--- Dataset Enclosed Below ---

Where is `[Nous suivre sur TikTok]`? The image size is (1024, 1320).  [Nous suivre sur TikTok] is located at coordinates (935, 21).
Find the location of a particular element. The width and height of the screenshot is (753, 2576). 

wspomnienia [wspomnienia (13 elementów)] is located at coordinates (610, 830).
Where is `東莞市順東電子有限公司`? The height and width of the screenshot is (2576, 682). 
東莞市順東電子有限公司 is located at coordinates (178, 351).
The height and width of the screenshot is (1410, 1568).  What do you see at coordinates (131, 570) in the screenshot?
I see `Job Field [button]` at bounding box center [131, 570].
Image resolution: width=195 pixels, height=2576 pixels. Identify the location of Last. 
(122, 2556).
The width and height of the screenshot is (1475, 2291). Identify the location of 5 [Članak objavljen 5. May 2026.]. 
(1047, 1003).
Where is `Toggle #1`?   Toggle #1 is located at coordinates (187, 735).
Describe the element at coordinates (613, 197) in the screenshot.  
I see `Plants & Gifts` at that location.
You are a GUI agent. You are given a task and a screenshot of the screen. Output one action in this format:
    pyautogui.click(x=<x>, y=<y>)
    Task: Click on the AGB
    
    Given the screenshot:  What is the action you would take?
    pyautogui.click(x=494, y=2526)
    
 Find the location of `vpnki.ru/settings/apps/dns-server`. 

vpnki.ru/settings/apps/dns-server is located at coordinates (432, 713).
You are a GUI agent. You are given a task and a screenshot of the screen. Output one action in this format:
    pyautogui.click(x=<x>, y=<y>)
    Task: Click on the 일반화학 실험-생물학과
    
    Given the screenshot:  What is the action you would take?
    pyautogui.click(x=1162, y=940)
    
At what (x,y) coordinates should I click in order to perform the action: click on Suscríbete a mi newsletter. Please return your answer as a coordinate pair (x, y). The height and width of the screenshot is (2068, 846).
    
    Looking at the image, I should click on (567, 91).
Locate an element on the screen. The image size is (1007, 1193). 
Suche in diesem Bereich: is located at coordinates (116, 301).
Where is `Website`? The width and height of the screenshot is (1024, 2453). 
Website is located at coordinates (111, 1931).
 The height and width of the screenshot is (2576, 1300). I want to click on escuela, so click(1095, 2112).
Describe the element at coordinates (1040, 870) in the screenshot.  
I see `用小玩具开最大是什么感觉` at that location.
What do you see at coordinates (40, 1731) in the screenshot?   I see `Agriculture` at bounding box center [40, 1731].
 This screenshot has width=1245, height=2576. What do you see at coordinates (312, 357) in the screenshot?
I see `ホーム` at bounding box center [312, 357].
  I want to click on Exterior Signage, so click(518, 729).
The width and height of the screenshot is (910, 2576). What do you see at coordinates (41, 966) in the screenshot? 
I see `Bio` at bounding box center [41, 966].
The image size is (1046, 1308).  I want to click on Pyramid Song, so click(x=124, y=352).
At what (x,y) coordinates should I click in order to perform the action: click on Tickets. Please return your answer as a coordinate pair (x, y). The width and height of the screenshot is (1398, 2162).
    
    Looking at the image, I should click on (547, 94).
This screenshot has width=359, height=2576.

--- End of Enclosed Dataset ---

§ **Exercise goal**
Go through the data above and transcribe every entry exactly.

§ **Solution for this exercise**
Where is `[Nous suivre sur TikTok]`? The image size is (1024, 1320).  [Nous suivre sur TikTok] is located at coordinates (935, 21).
Find the location of a particular element. The width and height of the screenshot is (753, 2576). 

wspomnienia [wspomnienia (13 elementów)] is located at coordinates (610, 830).
Where is `東莞市順東電子有限公司`? The height and width of the screenshot is (2576, 682). 
東莞市順東電子有限公司 is located at coordinates (178, 351).
The height and width of the screenshot is (1410, 1568).  What do you see at coordinates (131, 570) in the screenshot?
I see `Job Field [button]` at bounding box center [131, 570].
Image resolution: width=195 pixels, height=2576 pixels. Identify the location of Last. 
(122, 2556).
The width and height of the screenshot is (1475, 2291). Identify the location of 5 [Članak objavljen 5. May 2026.]. 
(1047, 1003).
Where is `Toggle #1`?   Toggle #1 is located at coordinates (187, 735).
Describe the element at coordinates (613, 197) in the screenshot.  
I see `Plants & Gifts` at that location.
You are a GUI agent. You are given a task and a screenshot of the screen. Output one action in this format:
    pyautogui.click(x=<x>, y=<y>)
    Task: Click on the AGB
    
    Given the screenshot:  What is the action you would take?
    pyautogui.click(x=494, y=2526)
    
 Find the location of `vpnki.ru/settings/apps/dns-server`. 

vpnki.ru/settings/apps/dns-server is located at coordinates (432, 713).
You are a GUI agent. You are given a task and a screenshot of the screen. Output one action in this format:
    pyautogui.click(x=<x>, y=<y>)
    Task: Click on the 일반화학 실험-생물학과
    
    Given the screenshot:  What is the action you would take?
    pyautogui.click(x=1162, y=940)
    
At what (x,y) coordinates should I click in order to perform the action: click on Suscríbete a mi newsletter. Please return your answer as a coordinate pair (x, y). The height and width of the screenshot is (2068, 846).
    
    Looking at the image, I should click on (567, 91).
Locate an element on the screen. The image size is (1007, 1193). 
Suche in diesem Bereich: is located at coordinates (116, 301).
Where is `Website`? The width and height of the screenshot is (1024, 2453). 
Website is located at coordinates (111, 1931).
 The height and width of the screenshot is (2576, 1300). I want to click on escuela, so click(1095, 2112).
Describe the element at coordinates (1040, 870) in the screenshot.  
I see `用小玩具开最大是什么感觉` at that location.
What do you see at coordinates (40, 1731) in the screenshot?   I see `Agriculture` at bounding box center [40, 1731].
 This screenshot has width=1245, height=2576. What do you see at coordinates (312, 357) in the screenshot?
I see `ホーム` at bounding box center [312, 357].
  I want to click on Exterior Signage, so click(518, 729).
The width and height of the screenshot is (910, 2576). What do you see at coordinates (41, 966) in the screenshot? 
I see `Bio` at bounding box center [41, 966].
The image size is (1046, 1308).  I want to click on Pyramid Song, so click(x=124, y=352).
At what (x,y) coordinates should I click in order to perform the action: click on Tickets. Please return your answer as a coordinate pair (x, y). The width and height of the screenshot is (1398, 2162).
    
    Looking at the image, I should click on (547, 94).
This screenshot has width=359, height=2576.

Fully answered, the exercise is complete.